As someone who's studied finance and business valuations, I know all too well that the assumptions going into the forecast can wildly influence the outcome. A small change in the multiple that you use or the risk factor you apply can significantly impact the valuation you project using the frameworks above.  

As a result, founders need to take an incredible amount of personal risk (i.e. personal guarantees) to receive the funding they need to grow their business. 

This tweetstorm by Erin Bury - CEO of Willful explains the challenges she has with raising capital despite having clear signs of traction. It is clear that Willful’s inability to meet arbitrary benchmarks (e.g. $150k in monthly recurring revenue) is limiting the company’s capacity to invest in its growth (without giving up equity). 

Alternative Funding Models

We are starting to see a number of alternative lending platforms gain traction in the market. Here’s a few that I personally find interesting: 

Ario: Invoice financing (borrow money against the amount due from your customers) and working capital advances to small/medium-sized businesses. This allows you to build leverage into your business without taking on formal vehicles of debt.

Fundsquire: Government tax credit financing to businesses in Canada and Australia. This provides quicker access to tax credits - giving companies liquidity they need to move quickly. 

GreenSky: Financing for home improvement projects (with loans up to $65,000) via a network of contractors and bank partners -- without itself taking on the risk of defaults.

Clearbanc: Financing for ad spend for ecommerce companies with positive unit economics (e.g. spend $1000 on ad-spend and get $3000 in revenue). Ad spend is one of the biggest expenses for consumer companies today. The ability to finance that without having to take on debt is a huge value add.  

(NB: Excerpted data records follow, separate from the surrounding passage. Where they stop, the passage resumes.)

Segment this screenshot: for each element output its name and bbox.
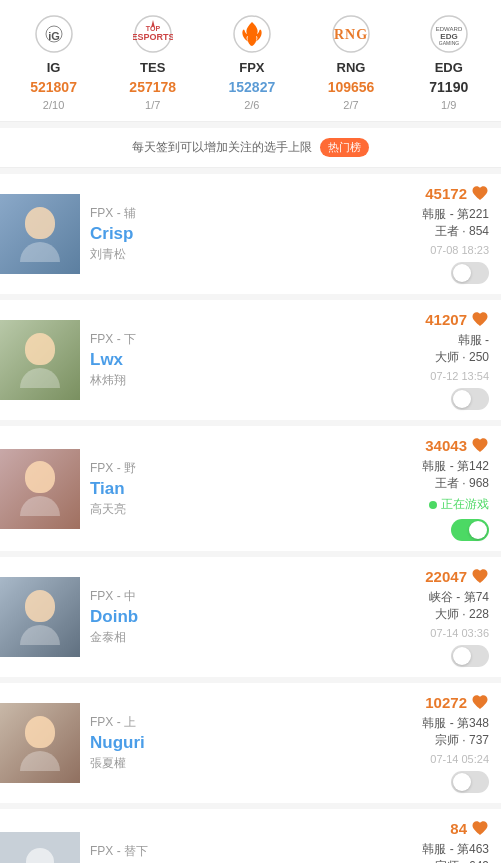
player-real-name-lwx: 林炜翔 — [90, 372, 379, 389]
team-name-rng: RNG — [337, 60, 366, 75]
player-real-name-tian: 高天亮 — [90, 501, 379, 518]
team-record-ig: 2/10 — [43, 99, 64, 111]
heart-icon — [471, 184, 489, 202]
rank-line2-tian: 王者 · 968 — [422, 475, 489, 492]
team-item-edg[interactable]: EDWARD EDG GAMING EDG 71190 1/9 — [427, 12, 471, 111]
team-logo-tes: TOP ESPORTS — [131, 12, 175, 56]
player-name-lwx[interactable]: Lwx — [90, 350, 379, 370]
player-name-doinb[interactable]: Doinb — [90, 607, 379, 627]
player-real-name-doinb: 金泰相 — [90, 629, 379, 646]
heart-count-nuguri: 10272 — [425, 693, 489, 711]
online-text-tian: 正在游戏 — [441, 496, 489, 513]
player-stats-doinb: 22047 峡谷 - 第74 大师 · 228 07-14 03:36 — [389, 567, 489, 667]
team-logo-rng: RNG — [329, 12, 373, 56]
player-rank-tian: 韩服 - 第142 王者 · 968 — [422, 458, 489, 492]
player-card-nuguri[interactable]: FPX - 上 Nuguri 張夏權 10272 韩服 - 第348 宗师 · … — [0, 683, 501, 803]
player-info-nuguri: FPX - 上 Nuguri 張夏權 — [90, 714, 379, 772]
team-item-ig[interactable]: iG IG 521807 2/10 — [30, 12, 77, 111]
player-team-role-lwx: FPX - 下 — [90, 331, 379, 348]
team-item-tes[interactable]: TOP ESPORTS TES 257178 1/7 — [129, 12, 176, 111]
player-card-jingyi[interactable]: FPX - 替下 JingYi 刘子珩 84 韩服 - 第463 宗师 · 64… — [0, 809, 501, 863]
player-team-role-tian: FPX - 野 — [90, 460, 379, 477]
team-record-edg: 1/9 — [441, 99, 456, 111]
team-logo-ig: iG — [32, 12, 76, 56]
svg-text:iG: iG — [48, 30, 60, 42]
toggle-doinb[interactable] — [451, 645, 489, 667]
player-card-crisp[interactable]: FPX - 辅 Crisp 刘青松 45172 韩服 - 第221 王者 · 8… — [0, 174, 501, 294]
player-time-crisp: 07-08 18:23 — [430, 244, 489, 256]
team-score-rng: 109656 — [328, 79, 375, 95]
player-avatar-crisp — [0, 194, 80, 274]
rank-line1-doinb: 峡谷 - 第74 — [429, 589, 489, 606]
heart-count-lwx: 41207 — [425, 310, 489, 328]
heart-count-jingyi: 84 — [450, 819, 489, 837]
team-name-fpx: FPX — [239, 60, 264, 75]
player-list: FPX - 辅 Crisp 刘青松 45172 韩服 - 第221 王者 · 8… — [0, 174, 501, 863]
player-avatar-nuguri — [0, 703, 80, 783]
player-time-nuguri: 07-14 05:24 — [430, 753, 489, 765]
team-score-ig: 521807 — [30, 79, 77, 95]
player-avatar-tian — [0, 449, 80, 529]
player-stats-lwx: 41207 韩服 - 大师 · 250 07-12 13:54 — [389, 310, 489, 410]
player-rank-crisp: 韩服 - 第221 王者 · 854 — [422, 206, 489, 240]
player-team-role-jingyi: FPX - 替下 — [90, 843, 379, 860]
team-item-rng[interactable]: RNG RNG 109656 2/7 — [328, 12, 375, 111]
notice-text: 每天签到可以增加关注的选手上限 — [132, 139, 312, 156]
player-team-role-nuguri: FPX - 上 — [90, 714, 379, 731]
heart-icon — [471, 567, 489, 585]
player-card-tian[interactable]: FPX - 野 Tian 高天亮 34043 韩服 - 第142 王者 · 96… — [0, 426, 501, 551]
toggle-crisp[interactable] — [451, 262, 489, 284]
heart-number-nuguri: 10272 — [425, 694, 467, 711]
player-rank-jingyi: 韩服 - 第463 宗师 · 649 — [422, 841, 489, 863]
rank-line1-lwx: 韩服 - — [435, 332, 489, 349]
rank-line1-jingyi: 韩服 - 第463 — [422, 841, 489, 858]
player-rank-doinb: 峡谷 - 第74 大师 · 228 — [429, 589, 489, 623]
team-record-fpx: 2/6 — [244, 99, 259, 111]
team-name-edg: EDG — [435, 60, 463, 75]
team-name-ig: IG — [47, 60, 61, 75]
team-score-edg: 71190 — [429, 79, 468, 95]
toggle-tian[interactable] — [451, 519, 489, 541]
player-real-name-crisp: 刘青松 — [90, 246, 379, 263]
heart-count-tian: 34043 — [425, 436, 489, 454]
team-score-fpx: 152827 — [228, 79, 275, 95]
notice-badge[interactable]: 热门榜 — [320, 138, 369, 157]
svg-text:GAMING: GAMING — [439, 40, 459, 46]
player-info-crisp: FPX - 辅 Crisp 刘青松 — [90, 205, 379, 263]
rank-line2-lwx: 大师 · 250 — [435, 349, 489, 366]
player-stats-tian: 34043 韩服 - 第142 王者 · 968 正在游戏 — [389, 436, 489, 541]
team-name-tes: TES — [140, 60, 165, 75]
heart-icon — [471, 310, 489, 328]
toggle-lwx[interactable] — [451, 388, 489, 410]
player-avatar-jingyi — [0, 832, 80, 864]
team-score-tes: 257178 — [129, 79, 176, 95]
team-record-rng: 2/7 — [343, 99, 358, 111]
rank-line1-nuguri: 韩服 - 第348 — [422, 715, 489, 732]
player-name-crisp[interactable]: Crisp — [90, 224, 379, 244]
heart-number-doinb: 22047 — [425, 568, 467, 585]
player-card-doinb[interactable]: FPX - 中 Doinb 金泰相 22047 峡谷 - 第74 大师 · 22… — [0, 557, 501, 677]
player-stats-nuguri: 10272 韩服 - 第348 宗师 · 737 07-14 05:24 — [389, 693, 489, 793]
rank-line1-tian: 韩服 - 第142 — [422, 458, 489, 475]
rank-line1-crisp: 韩服 - 第221 — [422, 206, 489, 223]
player-team-role-crisp: FPX - 辅 — [90, 205, 379, 222]
heart-icon — [471, 436, 489, 454]
player-name-nuguri[interactable]: Nuguri — [90, 733, 379, 753]
player-real-name-nuguri: 張夏權 — [90, 755, 379, 772]
toggle-nuguri[interactable] — [451, 771, 489, 793]
rank-line2-nuguri: 宗师 · 737 — [422, 732, 489, 749]
svg-text:ESPORTS: ESPORTS — [133, 32, 173, 42]
online-dot-tian — [429, 501, 437, 509]
heart-count-crisp: 45172 — [425, 184, 489, 202]
heart-icon — [471, 693, 489, 711]
team-logo-fpx — [230, 12, 274, 56]
heart-number-jingyi: 84 — [450, 820, 467, 837]
online-tag-tian: 正在游戏 — [429, 496, 489, 513]
rank-line2-crisp: 王者 · 854 — [422, 223, 489, 240]
player-info-lwx: FPX - 下 Lwx 林炜翔 — [90, 331, 379, 389]
player-name-tian[interactable]: Tian — [90, 479, 379, 499]
player-info-tian: FPX - 野 Tian 高天亮 — [90, 460, 379, 518]
team-logo-edg: EDWARD EDG GAMING — [427, 12, 471, 56]
player-card-lwx[interactable]: FPX - 下 Lwx 林炜翔 41207 韩服 - 大师 · 250 07-1… — [0, 300, 501, 420]
team-item-fpx[interactable]: FPX 152827 2/6 — [228, 12, 275, 111]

Opportunity for Marketplace Companies

Marketplace companies today have the data to understand their customers at an incredibly deep level. This is especially true for businesses that facilitate a core function of the businesses (think payment processing, sales, marketing and etc). 

With scale, the availability of data allows platform companies to predict the success of their commercial customers. This predictive layer can be used by marketplace companies to deepen their relationship with businesses by providing access to capital that they otherwise would not be able to get. A company that funds its growth using capital provided its marketplace will find it very difficult to leave the marketplace. 

Here’s a list of companies that already provide financial services or will provide them in the near future: 

Case Study: Stripe Capital

Stripe started off by building a global payments and transfers network that allows companies to manage payments with ease. Using the data that it has collected, Stripe can now predict the success of certain businesses and lend accordingly. The excerpt below goes into detail about the benefits of Stripe Capital. However, I think it applies to any marketplace business that provides capital to its businesses.  

Access is quick: no lengthy applications or collateral obligations and approved funds typically hit a business’s account the next day.

Eligibility is data-driven: eligibility is determined based on a company’s history on Stripe. Drawing on data from Stripe’s extensive business network, advanced algorithms analyze hundreds of relevant signals for each business, including payment volume, percentage of repeat customers, payment frequency, and changes in revenue growth.

Repayments are automated and flexible: businesses repay money as they make money. They repay the loan with a fixed percentage of daily sales; there are no recurring interest charges or late fees.

Now, replace the word Stripe with any other marketplace company and you’ll quickly see how financial services will be an integral part of marketplace companies. 

Outlook

The recent launches of Stripe Capital, Square Cash and Shopify Capital make it clear that financial services will be next frontier for platform companies. Having a user that is literally indebted to you provides marketplaces with the ultimate form of stickiness. I expect this phenomenon to extend into B2C companies with the standardization of income share agreements (more to come on this!).